Hearts and The Arts in the Age of AI
Coni Koepfinger’s Wilber’s New Wife Explores the Impact of Modern Tech at the ATA
Wilber Weinberg’s wife has left him—but through the miracle of AI, not empty-handed.
In Wilber’s New Wife, the titular New York playwright (Michael Bordwell) is heartbroken when his beloved Candace (Amanda Cannon) divorces him and moves to California to work for the forward-thinking Tech Mates company. There, she creates Goldie (Tess Cameron), an AI-powered “hybrid” woman, and sends her to Wilber to be his specially programmed companion and creative partner. In fact, she is already in his bed when the play begins, to his shock and alarm.

The idea of an ex-partner programming a new AI creation to be what she can’t be for her former love is a clever, disturbing, and very timely one. Goldie’s beauty, charm, and intellect are off the charts, but one can’t ignore the brutal truth—that she is still a fabrication, a parody of a human being whose feelings and artistic “depth” were created with a few keystrokes. It’s something that hits powerfully home in an age where we can get our favorite singers and actors to do whatever we want through Deep Fakes, De-Aging, and Voice Recreation. (And we can even create fake companions that will tell us what we want to hear, so Candace is checking all the boxes here.)

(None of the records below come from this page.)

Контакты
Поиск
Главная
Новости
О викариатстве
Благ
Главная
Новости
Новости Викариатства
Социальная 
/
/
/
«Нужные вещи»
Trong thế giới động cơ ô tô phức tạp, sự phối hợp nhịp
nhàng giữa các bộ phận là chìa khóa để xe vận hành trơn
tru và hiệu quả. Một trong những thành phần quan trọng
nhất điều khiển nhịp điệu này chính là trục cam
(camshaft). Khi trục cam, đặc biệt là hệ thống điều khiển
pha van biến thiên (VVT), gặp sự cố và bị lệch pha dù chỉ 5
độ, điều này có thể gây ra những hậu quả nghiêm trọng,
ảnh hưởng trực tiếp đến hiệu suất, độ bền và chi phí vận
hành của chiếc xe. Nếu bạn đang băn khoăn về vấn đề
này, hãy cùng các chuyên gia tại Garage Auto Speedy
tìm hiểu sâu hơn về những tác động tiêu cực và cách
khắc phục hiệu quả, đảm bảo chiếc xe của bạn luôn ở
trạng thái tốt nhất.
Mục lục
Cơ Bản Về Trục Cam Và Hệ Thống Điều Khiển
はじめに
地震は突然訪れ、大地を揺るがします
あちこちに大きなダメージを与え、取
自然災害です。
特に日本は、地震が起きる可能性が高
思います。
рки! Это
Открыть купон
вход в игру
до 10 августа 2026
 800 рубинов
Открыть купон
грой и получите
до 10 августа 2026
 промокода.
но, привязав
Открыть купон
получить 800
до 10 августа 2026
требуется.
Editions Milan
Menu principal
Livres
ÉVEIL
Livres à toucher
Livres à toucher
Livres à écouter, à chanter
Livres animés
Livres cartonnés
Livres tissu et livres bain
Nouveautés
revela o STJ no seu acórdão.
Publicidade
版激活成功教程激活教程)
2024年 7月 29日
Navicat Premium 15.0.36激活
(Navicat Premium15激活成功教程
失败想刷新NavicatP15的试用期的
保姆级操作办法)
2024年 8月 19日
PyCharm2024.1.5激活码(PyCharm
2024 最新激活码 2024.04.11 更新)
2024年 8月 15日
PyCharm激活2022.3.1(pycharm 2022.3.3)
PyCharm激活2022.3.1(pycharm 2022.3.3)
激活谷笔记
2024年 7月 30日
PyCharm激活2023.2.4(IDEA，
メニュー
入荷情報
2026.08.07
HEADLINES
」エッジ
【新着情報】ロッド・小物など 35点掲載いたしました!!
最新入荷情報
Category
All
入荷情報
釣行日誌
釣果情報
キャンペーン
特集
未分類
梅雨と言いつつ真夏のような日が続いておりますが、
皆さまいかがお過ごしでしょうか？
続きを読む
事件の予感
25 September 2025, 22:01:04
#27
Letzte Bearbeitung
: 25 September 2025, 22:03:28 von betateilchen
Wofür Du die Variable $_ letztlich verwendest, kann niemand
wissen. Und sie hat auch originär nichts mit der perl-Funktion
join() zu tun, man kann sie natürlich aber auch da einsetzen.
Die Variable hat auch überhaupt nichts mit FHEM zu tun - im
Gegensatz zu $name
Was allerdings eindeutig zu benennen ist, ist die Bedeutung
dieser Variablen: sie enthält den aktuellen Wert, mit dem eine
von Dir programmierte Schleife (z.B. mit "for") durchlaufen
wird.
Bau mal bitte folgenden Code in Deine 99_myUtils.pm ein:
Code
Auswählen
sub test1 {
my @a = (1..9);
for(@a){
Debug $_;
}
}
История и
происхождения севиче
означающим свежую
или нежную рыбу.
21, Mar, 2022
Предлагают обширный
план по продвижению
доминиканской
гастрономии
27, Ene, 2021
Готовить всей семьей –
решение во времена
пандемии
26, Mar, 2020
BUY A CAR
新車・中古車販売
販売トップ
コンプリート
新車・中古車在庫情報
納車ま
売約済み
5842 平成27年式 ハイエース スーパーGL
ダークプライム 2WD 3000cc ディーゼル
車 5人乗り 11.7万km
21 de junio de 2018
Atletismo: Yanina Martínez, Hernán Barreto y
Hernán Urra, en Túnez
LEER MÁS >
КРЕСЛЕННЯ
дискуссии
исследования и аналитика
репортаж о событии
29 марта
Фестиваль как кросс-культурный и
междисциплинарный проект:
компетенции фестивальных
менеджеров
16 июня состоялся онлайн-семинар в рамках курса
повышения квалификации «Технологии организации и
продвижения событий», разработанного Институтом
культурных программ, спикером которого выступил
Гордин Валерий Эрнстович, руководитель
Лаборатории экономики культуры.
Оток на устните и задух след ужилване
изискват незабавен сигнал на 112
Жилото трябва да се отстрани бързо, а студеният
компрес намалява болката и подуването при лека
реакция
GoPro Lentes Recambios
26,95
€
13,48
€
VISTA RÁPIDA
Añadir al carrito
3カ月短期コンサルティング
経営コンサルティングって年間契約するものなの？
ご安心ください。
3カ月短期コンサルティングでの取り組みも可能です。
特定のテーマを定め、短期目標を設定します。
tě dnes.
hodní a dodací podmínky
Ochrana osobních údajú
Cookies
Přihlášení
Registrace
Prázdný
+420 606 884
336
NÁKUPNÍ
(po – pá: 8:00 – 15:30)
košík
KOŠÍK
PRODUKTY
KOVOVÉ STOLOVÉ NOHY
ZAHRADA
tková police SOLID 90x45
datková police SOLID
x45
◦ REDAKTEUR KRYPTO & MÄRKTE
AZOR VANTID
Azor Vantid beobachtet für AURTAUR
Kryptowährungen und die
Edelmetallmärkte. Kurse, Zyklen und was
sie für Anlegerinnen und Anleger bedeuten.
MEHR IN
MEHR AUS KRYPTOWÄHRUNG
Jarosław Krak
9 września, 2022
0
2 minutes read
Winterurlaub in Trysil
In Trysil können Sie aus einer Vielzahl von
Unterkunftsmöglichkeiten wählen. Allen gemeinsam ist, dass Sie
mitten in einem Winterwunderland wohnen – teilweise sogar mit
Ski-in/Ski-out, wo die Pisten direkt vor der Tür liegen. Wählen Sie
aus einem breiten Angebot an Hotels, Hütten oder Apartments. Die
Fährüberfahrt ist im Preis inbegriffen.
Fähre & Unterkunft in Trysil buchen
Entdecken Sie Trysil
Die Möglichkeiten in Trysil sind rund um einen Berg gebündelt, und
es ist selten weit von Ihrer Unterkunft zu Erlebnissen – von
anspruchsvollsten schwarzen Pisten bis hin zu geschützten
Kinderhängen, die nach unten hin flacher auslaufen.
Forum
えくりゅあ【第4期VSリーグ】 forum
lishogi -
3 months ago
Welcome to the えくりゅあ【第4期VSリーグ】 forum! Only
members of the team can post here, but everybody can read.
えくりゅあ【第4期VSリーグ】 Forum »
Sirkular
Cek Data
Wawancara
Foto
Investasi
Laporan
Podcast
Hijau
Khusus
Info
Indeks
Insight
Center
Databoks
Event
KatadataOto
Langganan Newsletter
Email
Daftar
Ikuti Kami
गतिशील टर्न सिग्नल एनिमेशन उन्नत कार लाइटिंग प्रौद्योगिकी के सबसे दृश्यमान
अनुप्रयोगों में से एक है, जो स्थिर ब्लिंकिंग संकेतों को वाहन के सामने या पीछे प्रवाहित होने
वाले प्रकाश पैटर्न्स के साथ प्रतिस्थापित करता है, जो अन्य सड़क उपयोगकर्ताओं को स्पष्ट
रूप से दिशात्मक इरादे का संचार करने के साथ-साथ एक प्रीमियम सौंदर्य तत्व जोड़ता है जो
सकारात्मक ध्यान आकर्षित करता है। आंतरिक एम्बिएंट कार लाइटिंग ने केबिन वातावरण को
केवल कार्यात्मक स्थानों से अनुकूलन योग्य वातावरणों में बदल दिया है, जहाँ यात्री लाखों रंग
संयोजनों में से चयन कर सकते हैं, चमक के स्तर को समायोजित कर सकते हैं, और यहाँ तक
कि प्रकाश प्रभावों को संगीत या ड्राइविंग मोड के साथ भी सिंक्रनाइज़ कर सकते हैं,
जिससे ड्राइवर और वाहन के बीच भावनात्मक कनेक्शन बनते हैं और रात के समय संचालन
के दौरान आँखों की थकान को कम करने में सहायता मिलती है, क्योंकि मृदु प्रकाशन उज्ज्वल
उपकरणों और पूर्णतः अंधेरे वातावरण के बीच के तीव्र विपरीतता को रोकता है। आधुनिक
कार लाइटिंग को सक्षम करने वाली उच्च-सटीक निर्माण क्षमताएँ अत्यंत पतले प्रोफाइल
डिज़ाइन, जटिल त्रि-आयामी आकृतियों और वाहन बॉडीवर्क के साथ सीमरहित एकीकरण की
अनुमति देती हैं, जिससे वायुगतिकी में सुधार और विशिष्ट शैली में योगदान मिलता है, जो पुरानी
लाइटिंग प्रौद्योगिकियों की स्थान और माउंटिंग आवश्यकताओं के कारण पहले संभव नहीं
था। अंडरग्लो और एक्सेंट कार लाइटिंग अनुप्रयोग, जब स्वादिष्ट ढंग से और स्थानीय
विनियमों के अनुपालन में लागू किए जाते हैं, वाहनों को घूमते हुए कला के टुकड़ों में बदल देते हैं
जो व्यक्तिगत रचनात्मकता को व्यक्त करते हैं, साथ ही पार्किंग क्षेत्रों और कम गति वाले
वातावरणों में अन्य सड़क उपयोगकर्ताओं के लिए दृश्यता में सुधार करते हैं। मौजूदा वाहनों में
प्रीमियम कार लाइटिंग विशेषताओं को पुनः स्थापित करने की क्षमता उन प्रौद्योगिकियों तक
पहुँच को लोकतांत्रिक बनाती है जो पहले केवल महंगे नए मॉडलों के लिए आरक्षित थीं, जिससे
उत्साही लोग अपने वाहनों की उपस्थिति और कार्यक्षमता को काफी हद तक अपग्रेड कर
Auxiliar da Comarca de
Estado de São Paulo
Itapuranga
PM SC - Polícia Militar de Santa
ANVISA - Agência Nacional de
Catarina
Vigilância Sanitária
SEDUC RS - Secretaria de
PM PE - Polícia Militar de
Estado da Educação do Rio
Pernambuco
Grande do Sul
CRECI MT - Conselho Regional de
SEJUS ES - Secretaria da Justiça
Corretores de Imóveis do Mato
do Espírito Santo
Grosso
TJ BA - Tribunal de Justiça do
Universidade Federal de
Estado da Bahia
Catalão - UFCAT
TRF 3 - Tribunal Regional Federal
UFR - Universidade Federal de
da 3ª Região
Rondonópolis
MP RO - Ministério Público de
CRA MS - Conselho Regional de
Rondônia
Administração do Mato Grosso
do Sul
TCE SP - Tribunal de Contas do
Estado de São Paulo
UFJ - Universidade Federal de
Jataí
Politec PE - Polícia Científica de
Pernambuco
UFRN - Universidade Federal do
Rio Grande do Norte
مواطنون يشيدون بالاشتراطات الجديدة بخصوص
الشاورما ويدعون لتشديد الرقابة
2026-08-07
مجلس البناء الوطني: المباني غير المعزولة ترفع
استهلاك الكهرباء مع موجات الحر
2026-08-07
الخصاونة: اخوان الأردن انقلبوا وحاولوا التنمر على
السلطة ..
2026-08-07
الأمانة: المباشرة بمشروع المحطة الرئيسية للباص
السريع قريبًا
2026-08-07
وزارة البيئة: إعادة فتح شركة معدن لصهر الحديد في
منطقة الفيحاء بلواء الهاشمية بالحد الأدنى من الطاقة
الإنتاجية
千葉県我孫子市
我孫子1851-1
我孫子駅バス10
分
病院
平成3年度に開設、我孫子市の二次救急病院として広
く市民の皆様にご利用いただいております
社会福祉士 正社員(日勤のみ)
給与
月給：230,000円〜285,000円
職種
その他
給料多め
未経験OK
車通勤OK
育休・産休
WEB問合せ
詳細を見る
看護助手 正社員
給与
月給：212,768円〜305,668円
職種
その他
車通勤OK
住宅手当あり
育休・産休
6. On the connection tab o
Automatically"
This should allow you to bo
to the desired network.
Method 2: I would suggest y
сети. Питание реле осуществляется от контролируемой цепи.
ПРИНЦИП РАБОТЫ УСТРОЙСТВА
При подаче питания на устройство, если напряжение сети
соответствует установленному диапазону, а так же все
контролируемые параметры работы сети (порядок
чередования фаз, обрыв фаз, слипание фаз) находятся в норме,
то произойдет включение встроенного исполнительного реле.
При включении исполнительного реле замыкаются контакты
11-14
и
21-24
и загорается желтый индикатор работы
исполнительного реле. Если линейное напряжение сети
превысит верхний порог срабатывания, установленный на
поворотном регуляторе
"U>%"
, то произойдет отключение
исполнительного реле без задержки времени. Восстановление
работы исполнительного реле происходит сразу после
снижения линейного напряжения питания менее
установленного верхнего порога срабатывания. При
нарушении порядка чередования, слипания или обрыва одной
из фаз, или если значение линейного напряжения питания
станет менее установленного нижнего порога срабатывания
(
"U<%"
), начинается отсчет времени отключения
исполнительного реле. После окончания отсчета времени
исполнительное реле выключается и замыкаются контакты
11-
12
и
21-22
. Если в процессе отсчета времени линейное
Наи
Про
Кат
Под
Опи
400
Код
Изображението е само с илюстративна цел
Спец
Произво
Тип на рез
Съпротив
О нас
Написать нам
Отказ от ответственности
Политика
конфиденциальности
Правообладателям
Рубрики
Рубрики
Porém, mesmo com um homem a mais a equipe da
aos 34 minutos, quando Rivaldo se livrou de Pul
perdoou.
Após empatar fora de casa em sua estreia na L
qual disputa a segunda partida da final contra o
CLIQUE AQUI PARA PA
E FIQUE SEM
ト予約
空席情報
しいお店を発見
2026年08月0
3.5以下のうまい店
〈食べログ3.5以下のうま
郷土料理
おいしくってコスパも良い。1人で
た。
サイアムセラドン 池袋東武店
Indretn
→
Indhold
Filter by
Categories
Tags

Goldie is tailor-made for Wilber in every way, but ironically Wilber comes to realize that she is better suited for his friend and director, Ben (Alan Hasnas), who quickly becomes smitten with the hybrid. This twist is a devastating one for anyone familiar with unrequited love—Wilber can’t even hang on to the love of an artificial being specifically created for him!
But the show must go on, and Goldie joins Wilber and Ben in working on their new play. When they get stuck, she is pressed into action, and rewrites the script in a matter of seconds—her “thoughts” attached directly to the whirring printer in the rehearsal room. It’s a funny but chilling representation of how we’re beginning to surrender our creative choices to the likes of ChatGPT.
In an intensely funny and thought-provoking sequence, Wilber’s actors (Mady Huston and Riyadh Rollins) do different versions of Wilber’s play in the style of famous playwrights. Just like ChatGPT, Goldie is programmed to simply mimic the writing of the greats by scanning through their works and coming up with something “new”—but soulless. Despite Candace’s claims that Goldie “has” a soul, the hollow falseness of the situation is palpable.
Candace eventually returns to see the results of her experiment, and eventually old-fashioned emotion and genuine feeling are returned to the lives of our characters. But we are still left with the lingering threat of AI, and reminded to hang on to our hearts and our creative spirit for dear life.
Wilber’s New Wife is just what we need right now as we reach a pivotal point in human development. Koepfinger and his charming and talented cast have truly given us something profound to think about as we speed into the 2nd quarter of the 21st century, and an uncertain future—both for the Arts, and for how we live and love.
Wilber’s New Wife is Directed by Ken Coughlin and runs at the American Theater of Actors through Dec. 10.